Passion Becomes You
Page 21
It had been her turn to sigh, to soften her manner. ‘You’re right,’ she’d conceded. ‘And I apologise for implying that you would. But you must see, Leon,’ she’d gone on quickly before the triumph grew too bright in his black eyes, ‘that I have to have time to think about this!’
A point he had conceded grudgingly. ‘Next week,’ had been his parting shot. ‘I will be here next week and I will expect your answer then.’ The kiss he had issued then had been so sweetly possessive that she had almost caved in and said yes there and then. But something held her back, she wasn’t sure what.
Just as something held her back from telling Trina, she acknowledged with a frown, wondering if it was the same elusive ‘thing’.
Sighing, she turned over and punched her pillow into a more comfortable shape. She didn’t know what she was doing, lying here in the middle of the night wondering about what she was going to do when she already knew, if she was honest, how she was going to say, Yes, please, to him, because, from the first time she’d ever seen him, she had not been able to deny him anything.
Then, two things happened in quick succession during that week to change her mind irrevocably.
The first was on Wednesday morning, when Josh came striding into the office with all of his old energy back. Instead of stalking straight by her desk with a grunted ‘hello’ as had become his habit, he stopped in front of her, leaned down and banged the desk-top in exhilaration.
‘She got rid of it!’ he announced in gleaming triumph.
‘Got rid of what?’ she frowned. ‘Who?’
‘Cassie!’ he cried. ‘She got rid of it, and I suddenly feel so free it’s like walking on air!’
She didn’t know where it came from, but, on an acid surge of bitter, vile-tasting disgust, she shot to her feet, a dark red tide of anger swimming across her vision as she struck out with the flat of her hand.
‘You bastard!’ she breathed out contemptuously as he leapt back in stunned amazement. ‘You nasty—selfish—evil bastard! How dare you come in here dancing with joy when you should be huddling in some dark corner somewhere cringing in shame? God, you make me feel sick!’
And she was, violently sick, only just making it to the bathroom before she threw up. When she went back to her office, Josh wasn’t there, the door to his office firmly shut. She didn’t even think twice about it. She just gathered her personal things together and walked out. She could not go on working for a man who could behave like that. It went against the grain of every moral code she believed in.
Trina was in the flat when she got in, working on her books at the kitchen table.
‘I’m ill,’ was all Jemma could manage to say. ‘I’m going to bed...’ She turned away, her senses still too sickened by Josh to want to talk even to Trina about it.
But Trina had other ideas. ‘For God’s sake, Jemma!’ she snapped out impatiently. ‘Don’t you think it’s about time you faced it? If you leave it much longer, the shock of it could do you some physical harm!’

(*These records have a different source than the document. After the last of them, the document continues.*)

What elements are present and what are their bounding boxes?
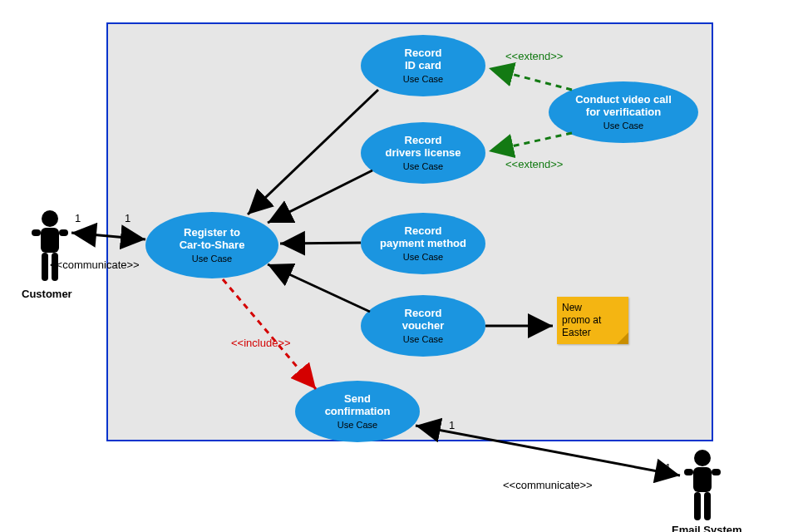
person-icon <box>29 209 71 284</box>
usecase-send-conf-title: Sendconfirmation <box>325 393 391 418</box>
usecase-register[interactable]: Register toCar-to-Share Use Case <box>145 212 278 278</box>
mult-customer-near: 1 <box>75 212 81 224</box>
mult-email-far: 1 <box>449 419 455 431</box>
svg-rect-3 <box>59 229 68 236</box>
usecase-video-call[interactable]: Conduct video callfor verification Use C… <box>549 81 698 143</box>
usecase-record-voucher-sub: Use Case <box>403 334 443 344</box>
svg-rect-1 <box>41 228 59 253</box>
svg-point-0 <box>42 210 58 227</box>
actor-email[interactable] <box>682 449 723 524</box>
label-extend-1: <<extend>> <box>505 50 563 62</box>
actor-customer[interactable] <box>29 209 71 284</box>
label-include: <<include>> <box>231 337 291 349</box>
usecase-record-pay-title: Recordpayment method <box>380 225 466 250</box>
usecase-record-id-title: RecordID card <box>405 47 442 72</box>
usecase-register-title: Register toCar-to-Share <box>180 227 245 252</box>
mult-customer-far: 1 <box>125 212 131 224</box>
usecase-record-id[interactable]: RecordID card Use Case <box>361 35 485 96</box>
stereo-email: <<communicate>> <box>503 479 593 491</box>
usecase-send-conf[interactable]: Sendconfirmation Use Case <box>295 381 420 442</box>
svg-rect-7 <box>693 467 712 492</box>
actor-email-label: Email System <box>672 524 742 532</box>
usecase-register-sub: Use Case <box>192 254 232 264</box>
actor-customer-label: Customer <box>22 288 72 300</box>
sticky-note[interactable]: Newpromo atEaster <box>557 297 628 344</box>
svg-rect-9 <box>712 469 721 475</box>
usecase-record-dl-sub: Use Case <box>403 161 443 171</box>
sticky-note-text: Newpromo atEaster <box>562 302 601 338</box>
usecase-record-dl-title: Recorddrivers license <box>385 135 461 160</box>
mult-email-near: 1 <box>665 461 671 474</box>
svg-rect-4 <box>42 253 48 281</box>
usecase-record-voucher-title: Recordvoucher <box>402 308 445 332</box>
diagram-canvas: Register toCar-to-Share Use Case RecordI… <box>0 0 798 532</box>
svg-rect-10 <box>694 492 701 520</box>
svg-rect-2 <box>32 229 41 236</box>
svg-point-6 <box>694 450 711 466</box>
usecase-video-call-title: Conduct video callfor verification <box>575 94 672 119</box>
usecase-send-conf-sub: Use Case <box>337 420 377 430</box>
label-extend-2: <<extend>> <box>505 158 563 170</box>
usecase-video-call-sub: Use Case <box>603 121 643 131</box>
usecase-record-pay[interactable]: Recordpayment method Use Case <box>361 213 485 274</box>
stereo-customer: <<communicate>> <box>50 259 140 271</box>
svg-rect-8 <box>684 469 693 475</box>
svg-rect-11 <box>704 492 711 520</box>
usecase-record-dl[interactable]: Recorddrivers license Use Case <box>361 122 485 184</box>
usecase-record-pay-sub: Use Case <box>403 252 443 262</box>
usecase-record-voucher[interactable]: Recordvoucher Use Case <box>361 295 485 357</box>
usecase-record-id-sub: Use Case <box>403 74 443 84</box>
person-icon <box>682 449 723 524</box>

‘What shock?’ she asked blankly. ‘Face up to what, for goodness’ sake?’
Trina stared at her, her expression almost comically tragic. ‘Come on, sweetheart,’ she sighed. ‘You’re not that thick! He’ll notice if you’re not careful, and then where will you be?’

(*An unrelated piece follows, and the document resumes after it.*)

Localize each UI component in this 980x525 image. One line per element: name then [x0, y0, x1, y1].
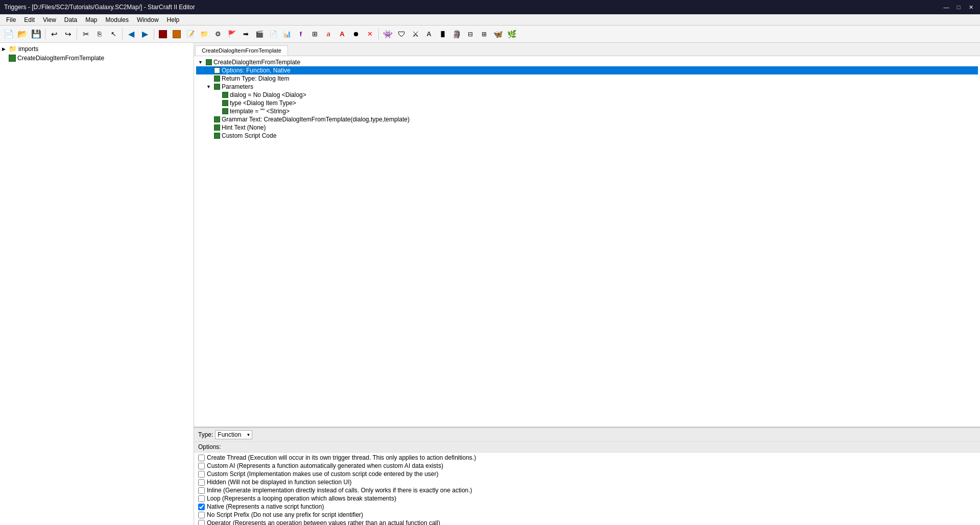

Notice? she repeated in her head. Notice what?
But even as she was thinking it, she was beginning to tremble, her body lowering itself carefully into a chair, eyes going dark with horror.

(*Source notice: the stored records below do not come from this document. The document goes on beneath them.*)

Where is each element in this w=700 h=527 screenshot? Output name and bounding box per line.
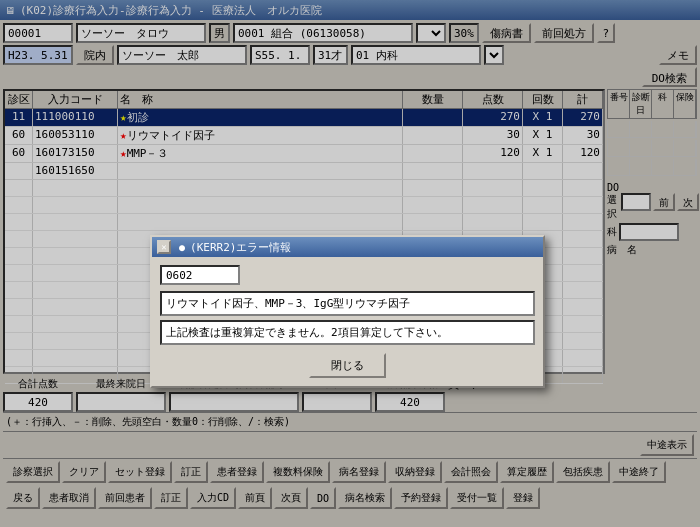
empty-row xyxy=(5,197,603,214)
col-quantity: 数量 xyxy=(403,91,463,108)
total-points-label: 合計点数 xyxy=(3,377,73,391)
title-bar-icon: 🖥 xyxy=(5,5,15,16)
date-field[interactable] xyxy=(3,45,73,65)
toolbar-uketsuke-btn[interactable]: 受付一覧 xyxy=(450,487,504,509)
table-row[interactable]: 11 111000110 ★初診 270 X 1 270 xyxy=(5,109,603,127)
initial-date-input[interactable] xyxy=(169,392,299,412)
cell-quantity xyxy=(403,109,463,126)
cell-shinku: 60 xyxy=(5,145,33,162)
percentage-display: 30% xyxy=(449,23,479,43)
right-panel: 番号 診断日 科 保険 xyxy=(607,89,697,374)
toolbar-kaikei-btn[interactable]: 会計照会 xyxy=(444,461,498,483)
modal-btn-row: 閉じる xyxy=(160,353,535,378)
toolbar-kanja-btn[interactable]: 患者登録 xyxy=(210,461,264,483)
col-banno: 番号 xyxy=(608,90,630,118)
col-code: 入力コード xyxy=(33,91,118,108)
patient-name-kanji-field[interactable] xyxy=(117,45,247,65)
cell-count: X 1 xyxy=(523,145,563,162)
total-points-input[interactable] xyxy=(3,392,73,412)
cell-name: ★リウマトイド因子 xyxy=(118,127,403,144)
cell-shinku xyxy=(5,163,33,179)
cell-total: 270 xyxy=(563,109,603,126)
toolbar-santei-btn[interactable]: 算定履歴 xyxy=(500,461,554,483)
table-header: 診区 入力コード 名 称 数量 点数 回数 計 xyxy=(5,91,603,109)
innai-button[interactable]: 院内 xyxy=(76,45,114,65)
cell-code: 160053110 xyxy=(33,127,118,144)
memo-button[interactable]: メモ xyxy=(659,45,697,65)
modal-message1: リウマトイド因子、MMP－3、IgG型リウマチ因子 xyxy=(160,291,535,316)
last-visit-input[interactable] xyxy=(76,392,166,412)
toolbar-touroku-btn[interactable]: 登録 xyxy=(506,487,540,509)
cell-count: X 1 xyxy=(523,109,563,126)
modal-title: (KERR2)エラー情報 xyxy=(190,240,291,255)
toolbar-multiple-btn[interactable]: 複数料保険 xyxy=(266,461,330,483)
col-ka: 科 xyxy=(652,90,674,118)
empty-row xyxy=(5,180,603,197)
do-search-button[interactable]: DO検索 xyxy=(642,67,697,87)
toolbar-input-cd-btn[interactable]: 入力CD xyxy=(190,487,236,509)
do-select-input[interactable] xyxy=(621,193,651,211)
toolbar-shinshitsu-btn[interactable]: 診察選択 xyxy=(6,461,60,483)
zenkaishosho-button[interactable]: 前回処方 xyxy=(534,23,594,43)
toolbar-yoyaku-btn[interactable]: 予約登録 xyxy=(394,487,448,509)
cell-quantity xyxy=(403,127,463,144)
toolbar-byomei-btn[interactable]: 病名登録 xyxy=(332,461,386,483)
status-bar: (＋：行挿入、－：削除、先頭空白・数量0：行削除、/：検索) xyxy=(3,412,697,431)
toolbar-next-page-btn[interactable]: 次頁 xyxy=(274,487,308,509)
toolbar-prev-page-btn[interactable]: 前頁 xyxy=(238,487,272,509)
toolbar-clear-btn[interactable]: クリア xyxy=(62,461,106,483)
department-field[interactable] xyxy=(351,45,481,65)
insurance-select[interactable] xyxy=(416,23,446,43)
right-table-row xyxy=(607,159,697,176)
table-row[interactable]: 160151650 xyxy=(5,163,603,180)
ka-input[interactable] xyxy=(619,223,679,241)
toolbar-chuto-btn[interactable]: 中途終了 xyxy=(612,461,666,483)
ka-label: 科 xyxy=(607,225,617,239)
toolbar-do-btn[interactable]: DO xyxy=(310,487,336,509)
shohou-button[interactable]: 傷病書 xyxy=(482,23,531,43)
cell-code: 160151650 xyxy=(33,163,118,179)
dob-field[interactable] xyxy=(250,45,310,65)
cell-count: X 1 xyxy=(523,127,563,144)
patient-id-field[interactable] xyxy=(3,23,73,43)
insurance-info-field[interactable] xyxy=(233,23,413,43)
window-title: (K02)診療行為入力-診療行為入力 - 医療法人 オルカ医院 xyxy=(20,3,322,18)
cell-points: 270 xyxy=(463,109,523,126)
modal-code-field[interactable] xyxy=(160,265,240,285)
right-table-header: 番号 診断日 科 保険 xyxy=(607,89,697,119)
do-prev-button[interactable]: 前 xyxy=(653,193,675,211)
toolbar-byomei-search-btn[interactable]: 病名検索 xyxy=(338,487,392,509)
patient-name-kana-field[interactable] xyxy=(76,23,206,43)
do-next-button[interactable]: 次 xyxy=(677,193,699,211)
title-bar: 🖥 (K02)診療行為入力-診療行為入力 - 医療法人 オルカ医院 xyxy=(0,0,700,20)
table-row[interactable]: 60 160173150 ★MMP－３ 120 X 1 120 xyxy=(5,145,603,163)
toolbar-correction-btn[interactable]: 訂正 xyxy=(174,461,208,483)
age-field[interactable] xyxy=(313,45,348,65)
print-button[interactable]: 中途表示 xyxy=(640,434,694,456)
today-total-input[interactable] xyxy=(375,392,445,412)
cell-total: 30 xyxy=(563,127,603,144)
toolbar-hokatu-btn[interactable]: 包括疾患 xyxy=(556,461,610,483)
right-table-row xyxy=(607,140,697,157)
table-row[interactable]: 60 160053110 ★リウマトイド因子 30 X 1 30 xyxy=(5,127,603,145)
cell-points: 120 xyxy=(463,145,523,162)
toolbar-teisei-btn[interactable]: 訂正 xyxy=(154,487,188,509)
toolbar-shuno-btn[interactable]: 収納登録 xyxy=(388,461,442,483)
help-button[interactable]: ? xyxy=(597,23,615,43)
cell-quantity xyxy=(403,163,463,179)
dept-select[interactable] xyxy=(484,45,504,65)
byomei-label: 病 名 xyxy=(607,243,637,257)
modal-close-icon-btn[interactable]: ✕ xyxy=(157,240,171,254)
toolbar-modoru-btn[interactable]: 戻る xyxy=(6,487,40,509)
modal-title-bar: ✕ ● (KERR2)エラー情報 xyxy=(152,237,543,257)
cell-total: 120 xyxy=(563,145,603,162)
modal-close-button[interactable]: 閉じる xyxy=(309,353,386,378)
toolbar-kanja-cancel-btn[interactable]: 患者取消 xyxy=(42,487,96,509)
toolbar-prev-kanja-btn[interactable]: 前回患者 xyxy=(98,487,152,509)
modal-body: リウマトイド因子、MMP－3、IgG型リウマチ因子 上記検査は重複算定できません… xyxy=(152,257,543,386)
toolbar-set-btn[interactable]: セット登録 xyxy=(108,461,172,483)
cell-shinku: 60 xyxy=(5,127,33,144)
unpaid-input[interactable] xyxy=(302,392,372,412)
cell-count xyxy=(523,163,563,179)
cell-name xyxy=(118,163,403,179)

‘Oh, God!’ she choked, and buried her face in her hands.
Pregnant. The elusive little thing which had held her back from giving Leon an answer to his proposal. The same elusive little thing which had held her back from telling Trina what he had offered. And the same elusive thing that had made her react so violently to what Josh had said.
Pregnant. Her body had known for weeks, her mind probably for just as long! Only she’d blocked it out, refusing to so much as think about it—not daring to think about it because she knew exactly what it would mean to her relationship with Leon.
‘Oh, God!’ she whispered again and slipped into deep, silent tears.
‘Oh, Jemma!’ Trina sighed, coming to squat down beside her. Then, exasperatedly, as if she couldn’t help herself, ‘What did you think was happening to you when you’ve gone two months without a period?’
‘One,’ Jemma choked.
‘Two,’ insisted Trina, then very gently, ‘Darling, you haven’t had a period since you started going out with Leon! Think about it—that’s been over two months now!’
Two—two months? She stared unbelievingly into Trina’s anxious eyes, then burst into tears again. She was right—so damned right! And she’d just thrust the knowledge away as if doing so would make the situation go away! But it hadn’t—well, it couldn’t!
Oh, what was she going to do?
* * *
‘When will you tell him?’ Trina asked quietly later when the storm of shocked weeping had abated and she’d managed to get Jemma undressed and into bed.